◆ What is needed:
Leave out every line before the one that contains "Hattery shop on". Please restate that line and the rest of the data word for word, through the end.

◆ Collected material:
"""
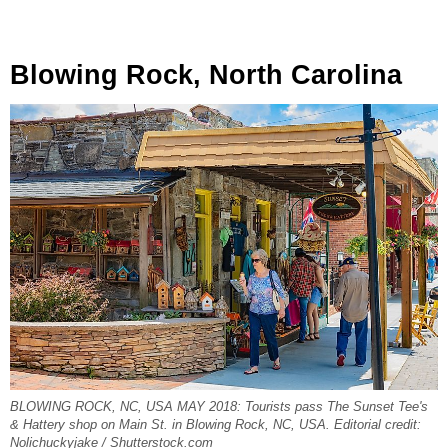
Blowing Rock, North Carolina
BLOWING ROCK, NC, USA MAY 2018: Tourists pass The Sunset Tee's
& Hattery shop on Main St. in Blowing Rock, NC, USA. Editorial credit:
Nolichuckyjake / Shutterstock.com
"""
◆ Problem solution:
& Hattery shop on Main St. in Blowing Rock, NC, USA. Editorial credit:
Nolichuckyjake / Shutterstock.com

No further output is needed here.